Herbert Voigt, professor of biomedical engineering, also studies the ways in which our brain localizes sound. However, his interest lies in a part of the brain that interprets sound when our binaural hearing offers no clues, because the sound is equidistant from both ears in the medial plane either overhead or beneath us.

Here, “spectral notches” are the localizing information—the fact that thanks to the shape of our outer ear, energy is pulled out of a sound at certain frequencies, depending on its elevation. This spectral notch analysis is done in the dorsal cochlear nucleus, part of a brain-stem structure that is the first stop in the brain for information the auditory nerve has brought from the ear.

“When I was a graduate student,” Voigt points out, “the literature suggested that the dorsal cochlear nucleus was vestigial in humans, a meaningless leftover. Now we know it does spectral notch detection, and possibly much, much more. It may even be involved in the preliminary analysis of speech. Thanks to resonances of the vocal tract, there are spectral peaks and notches that characterize vowel sounds, too.”

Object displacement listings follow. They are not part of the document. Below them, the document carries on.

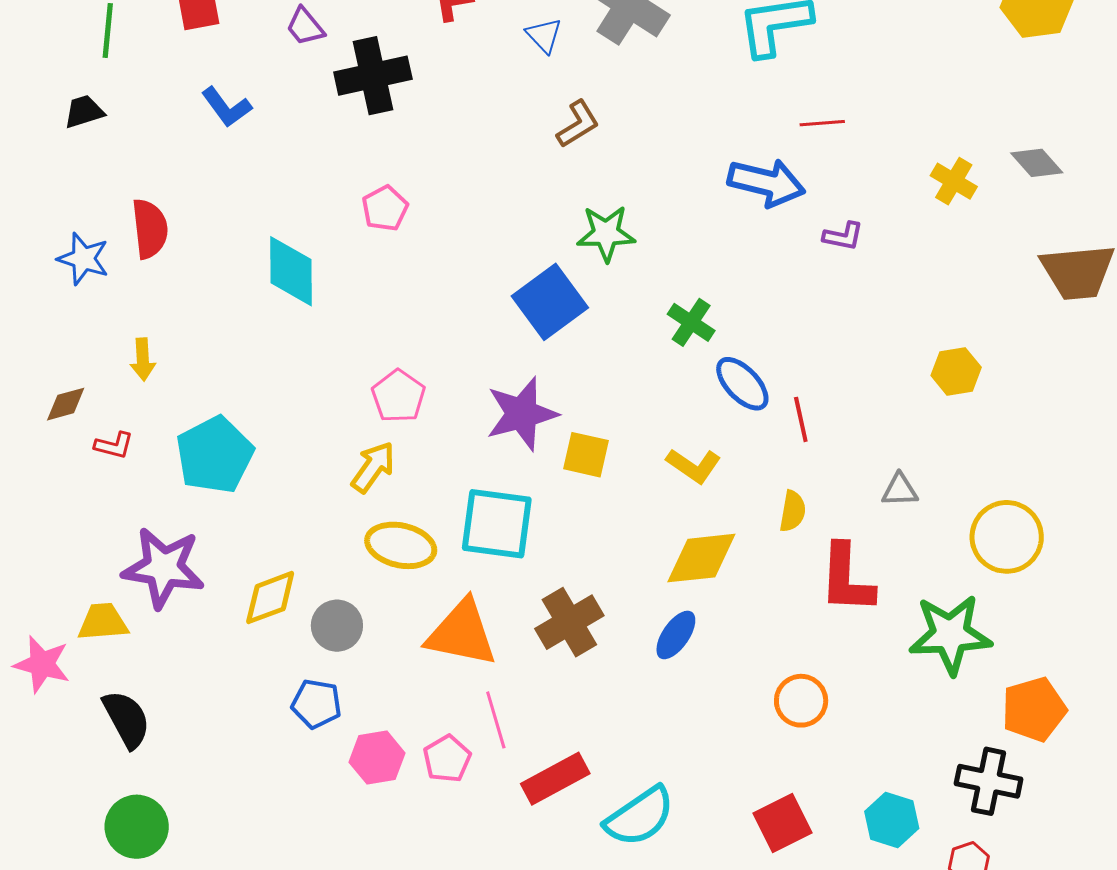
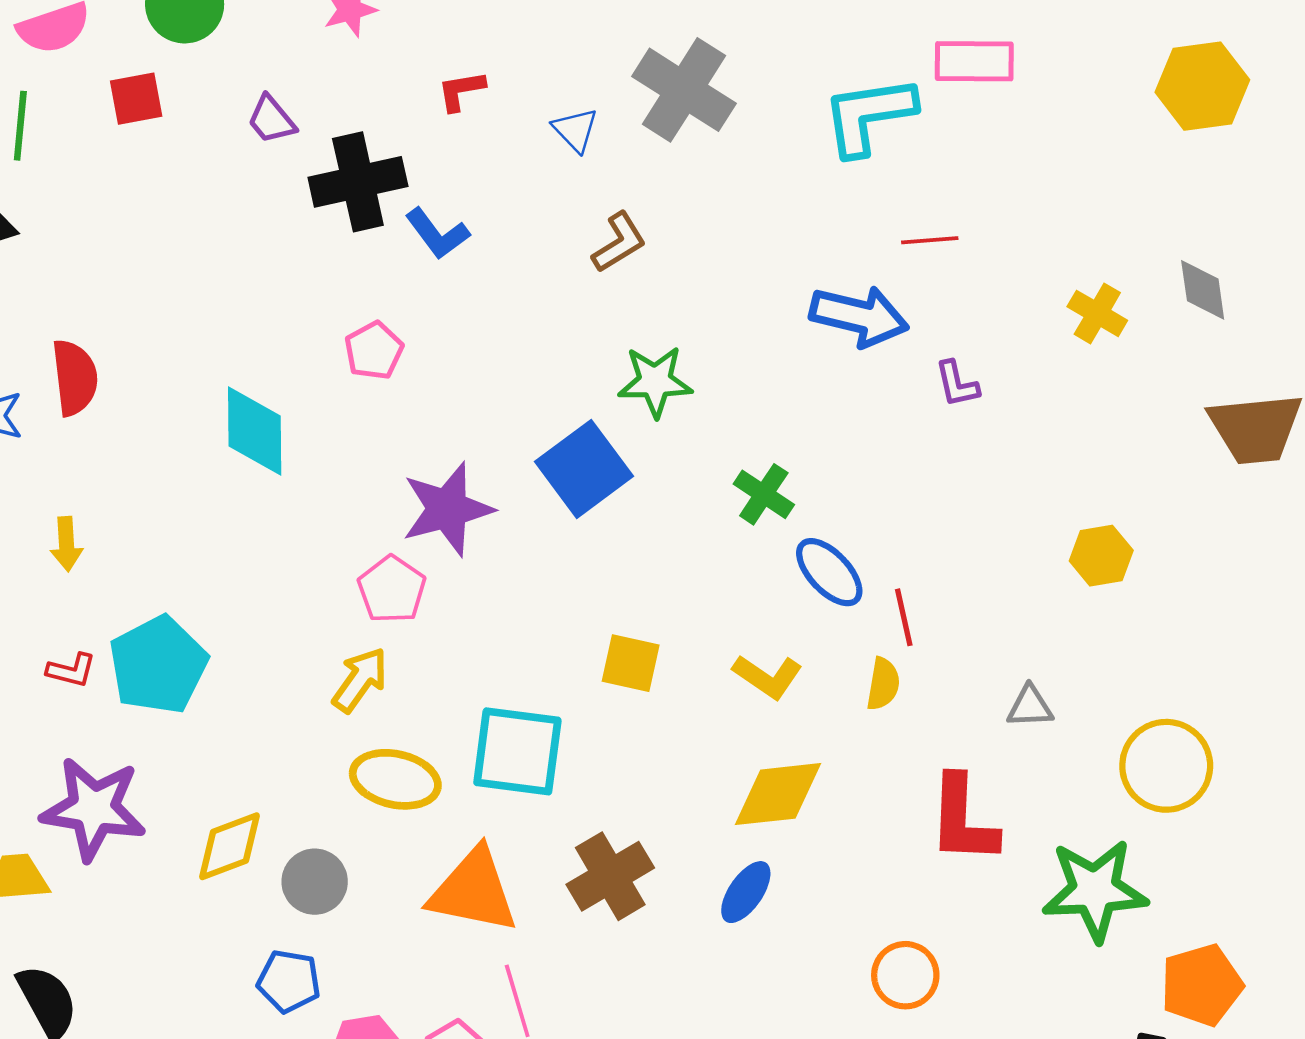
blue L-shape: (226, 107) -> (437, 234), moved
gray diamond: (1037, 163) -> (1203, 290), turned 34
purple L-shape: (843, 236) -> (957, 384), turned 66
purple star: (522, 414) -> (447, 509), moved
red L-shape: (114, 445) -> (71, 670), moved
yellow semicircle: (793, 511) -> (883, 684), moved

Voigt's research uses gerbils to unravel the neural architecture of the dorsal cochlear nucleus, because gerbils, like humans, hear very well at low frequencies. Working with graduate student Han Zheng, Voigt has developed a computational model of the gerbil's dorsal cochlear nucleus that predicts the ways that key neurons will react when they are stimulated by particular sounds—as well as the ways different kinds of neurons converse with each other, either to excite or inhibit each other, depending on the qualities of the sound stimulus.

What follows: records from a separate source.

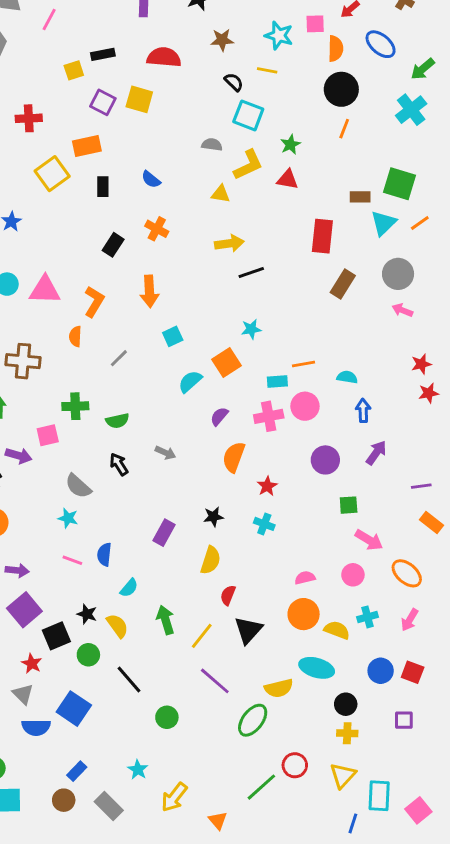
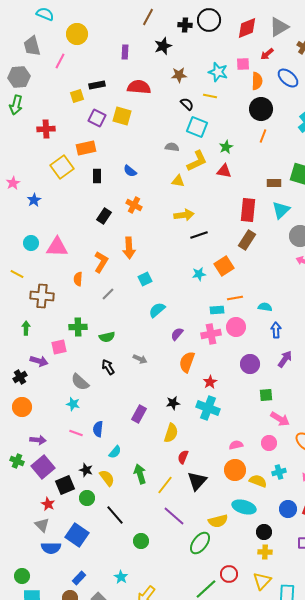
cyan triangle: (383, 223) -> (281, 210), moved
brown rectangle: (343, 284) -> (247, 240), moved
orange L-shape: (94, 302) -> (101, 262), moved
orange square: (226, 363) -> (224, 266), moved
cyan cross: (264, 524) -> (208, 408), size x1.6

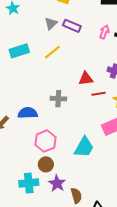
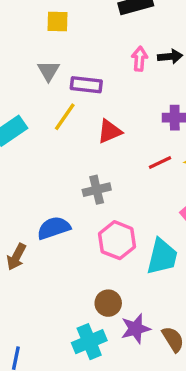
purple rectangle: (72, 26) -> (86, 85), moved
red triangle: (86, 79) -> (110, 131), moved
pink hexagon: (45, 141) -> (117, 240), moved
purple star: (57, 183) -> (136, 329), turned -30

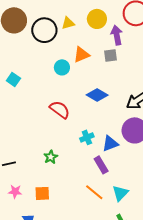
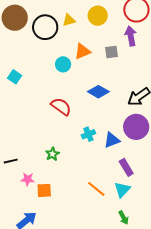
purple arrow: (117, 35) -> (131, 36), moved
purple rectangle: (101, 165) -> (126, 167), moved
pink star: (15, 192) -> (28, 179), moved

“At one time, the literature suggested that the dorsal cochlear nucleus was vestigial in humans. Now we know it does spectral notch detection, and possibly much, much more.”

Currently, Voigt is recording the ultrasonic vocalizations of gerbil pups calling for their mothers. These are then played back for adult gerbils, so Voigt and his team can record the neural activity caused by this behaviorally significant sound.

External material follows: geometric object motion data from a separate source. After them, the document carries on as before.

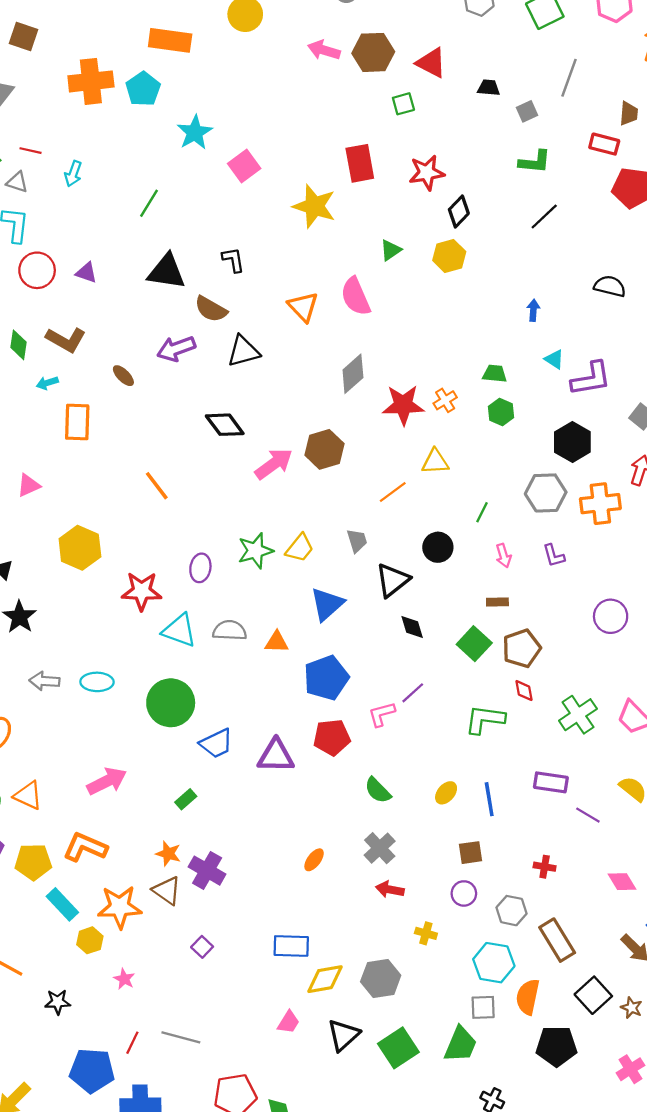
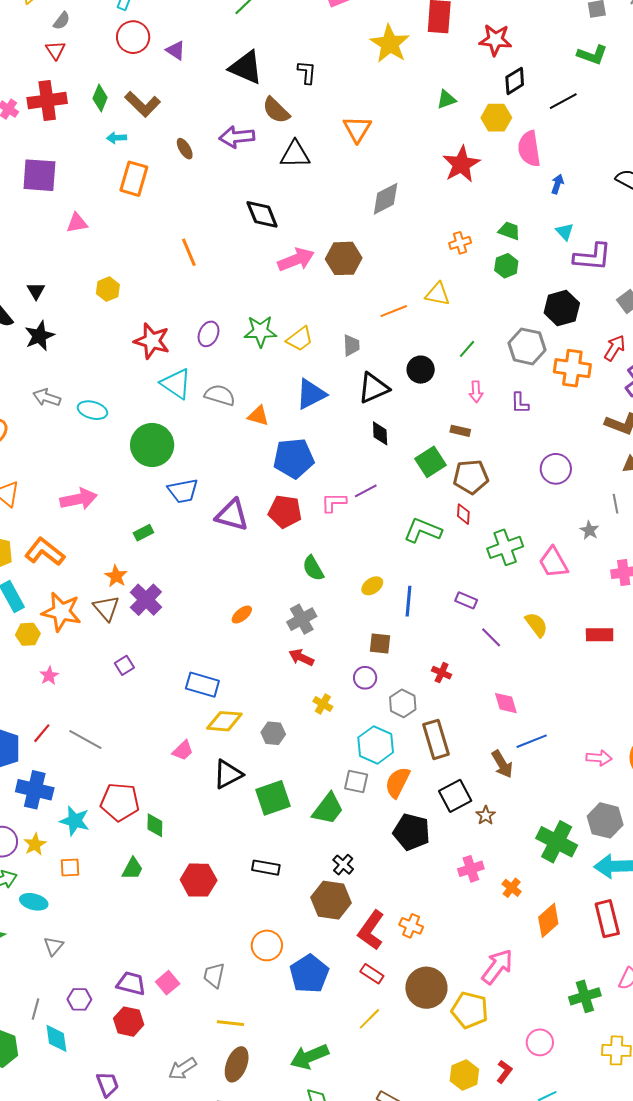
black line: (544, 217) -> (563, 101), moved
pink semicircle: (356, 296) -> (529, 149), moved
red star: (403, 405) -> (461, 164), moved, turned 30
yellow hexagon: (80, 548) -> (108, 289), size x0.6
purple rectangle: (551, 782) -> (466, 600), size x0.7
gray hexagon: (381, 979) -> (273, 733), size x0.7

Working with graduate student Rapeechai “Pom” Navawongse, Voigt has developed a head stage implant that allows an electrode to be inserted into a single neuron in the dorsal cochlear nucleus without anesthesia or a decerebration that destroys the feedback from the upper brain. Voigt emphasizes that the neural responses of an awake and intact animal are likely to give a far more illuminating picture of the ways that the brain processes sound.

“Most studies of the central auditory system,” says Voigt, “have been in the anesthetized brain, so we really have no clue what's going on yet.”